A few Pharmacy Director’s that I know (myself included back in the day) advised their buyers to go ahead and buy a Private Label drug to fill a shortage, and did not worry about documenting this for 340B purposes. This can result in an adverse finding in a HRSA audit unless specific steps are taken as we describe below.
Managing drug shortages and remaining compliant with 340B can be daunting. As of today, ASHP shows 147 drugs in short supply. This means buyers scramble to find any product, and some cases, the only product may be a Wholesaler’s Private Label.
HRSA allows use of Private Label Drugs when there are no other options available, and not using the Private Label drug could result in patient harm.
The key elements for compliance in this area include:
- Well Documented in Policy and Procedures;
- Maintenance of Documentation, and
- Reported to HRSA
If you say P&P one more time. . .
The Curmudgeon Coalition let me know clearly, that if I said ‘Policy and Procedure’ just one more time, well, I cannot repeat their comments here. However, I will just use the abbreviation P&P instead of spelling it out.
Here is an example of what your P&P should say:
[Entity] realizes that HRSA considers ‘Private Label’ drugs as GPO, and as such, prohibit using them for outpatient use. However, during extreme market shortages, the only product available may be the GPO private-labeled product. During these extreme circumstances, and as a measure of last resort to ensure continuity of care to patients, [Entity] will purchase these private-label products on our GPO accounts.
To comply with HRSA Statues and regulations, [Entity] will, on the form show below labeled “Private Label Emergency Purchases”;
- Document the attempts to acquire other non-GPO drugs;
- Document all details of the purchase;
- Report said purchase to HRSA via email to Apexus using the form as an attachment.
Maintenance of Documentation
Retain all records pertinent to any 340B Private Label purchases for no less than the limit set by your P&P. We recommend five years. Keep the records where they may be readily retrieved in the event of a HRSA integrity audit.
Do I really have to Report to HRSA?
The first question heard when someone reads this rule, is ‘Do we really have to report to HRSA?’. The short answer is emphatically ‘Yes’, as that is the way the rule is written. However, facilities that we know have consistently reporting this issue to HRSA are sometimes told to stop reporting it. Our recommendation is that you continue to report any use of private label drugs until Apexus or a HRSA rep tells you otherwise. Then document that and save your documentation. . .
Addressing this topic in your P&P is great, but we see a fair number of issues anytime an experienced buyer moves on to another career opportunity, and a new buyer steps in. Be sure that your new buyer(s) are trained in not only 340B, but in how 340B is managed in your specific facility.
And In Closing
OK: I promised to tie today’s blog into Aesop’s fable the Doe and the Lion.

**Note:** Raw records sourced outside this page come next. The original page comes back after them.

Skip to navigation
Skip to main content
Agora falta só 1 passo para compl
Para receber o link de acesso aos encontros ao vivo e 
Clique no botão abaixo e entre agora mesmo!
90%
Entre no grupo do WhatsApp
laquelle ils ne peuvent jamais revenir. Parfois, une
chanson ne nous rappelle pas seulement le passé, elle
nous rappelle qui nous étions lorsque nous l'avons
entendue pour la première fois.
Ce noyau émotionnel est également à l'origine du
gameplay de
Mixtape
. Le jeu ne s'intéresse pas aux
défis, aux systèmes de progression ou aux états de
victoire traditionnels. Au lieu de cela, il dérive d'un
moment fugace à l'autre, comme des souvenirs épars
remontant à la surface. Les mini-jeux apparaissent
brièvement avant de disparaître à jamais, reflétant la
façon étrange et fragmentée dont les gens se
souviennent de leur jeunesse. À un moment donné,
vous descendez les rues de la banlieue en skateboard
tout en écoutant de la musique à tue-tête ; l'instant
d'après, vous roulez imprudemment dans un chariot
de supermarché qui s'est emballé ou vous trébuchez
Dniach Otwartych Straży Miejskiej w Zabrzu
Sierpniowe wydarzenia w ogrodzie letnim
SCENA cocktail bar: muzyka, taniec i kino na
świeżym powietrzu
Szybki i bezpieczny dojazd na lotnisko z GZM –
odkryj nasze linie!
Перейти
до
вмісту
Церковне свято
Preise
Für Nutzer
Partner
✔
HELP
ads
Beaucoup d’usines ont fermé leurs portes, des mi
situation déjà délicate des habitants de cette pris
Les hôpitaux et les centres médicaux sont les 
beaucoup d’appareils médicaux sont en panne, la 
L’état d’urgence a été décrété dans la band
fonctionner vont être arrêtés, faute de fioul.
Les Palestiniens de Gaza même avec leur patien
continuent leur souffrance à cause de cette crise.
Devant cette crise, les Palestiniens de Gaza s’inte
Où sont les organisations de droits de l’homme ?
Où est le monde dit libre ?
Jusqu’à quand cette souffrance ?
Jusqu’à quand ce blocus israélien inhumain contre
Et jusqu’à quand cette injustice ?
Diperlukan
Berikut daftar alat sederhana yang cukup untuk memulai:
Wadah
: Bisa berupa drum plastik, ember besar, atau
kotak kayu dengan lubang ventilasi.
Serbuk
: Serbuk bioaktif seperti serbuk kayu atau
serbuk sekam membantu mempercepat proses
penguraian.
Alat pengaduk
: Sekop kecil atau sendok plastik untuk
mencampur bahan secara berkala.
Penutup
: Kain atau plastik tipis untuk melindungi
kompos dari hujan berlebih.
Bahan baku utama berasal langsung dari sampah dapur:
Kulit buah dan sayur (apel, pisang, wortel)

I’ll admit this is a very loose link. But there is a mite of similarity between buying Private Label drugs for outpatient use without proper documentation, as you avoid one issue for another. Here’s the fable of
The Doe and the Lion
A DOE hard pressed by hunters sought refuge in a cave belonging to a Lion. the Lion concealed himself on seeing her approach, but when she was safe within the cave, sprang upon her and tore her to pieces. "Woe is me," exclaimed the Doe, "who have escaped from man, only to throw myself into the mouth of a wild beast?'
In avoiding one evil, care must be taken not to fall into another.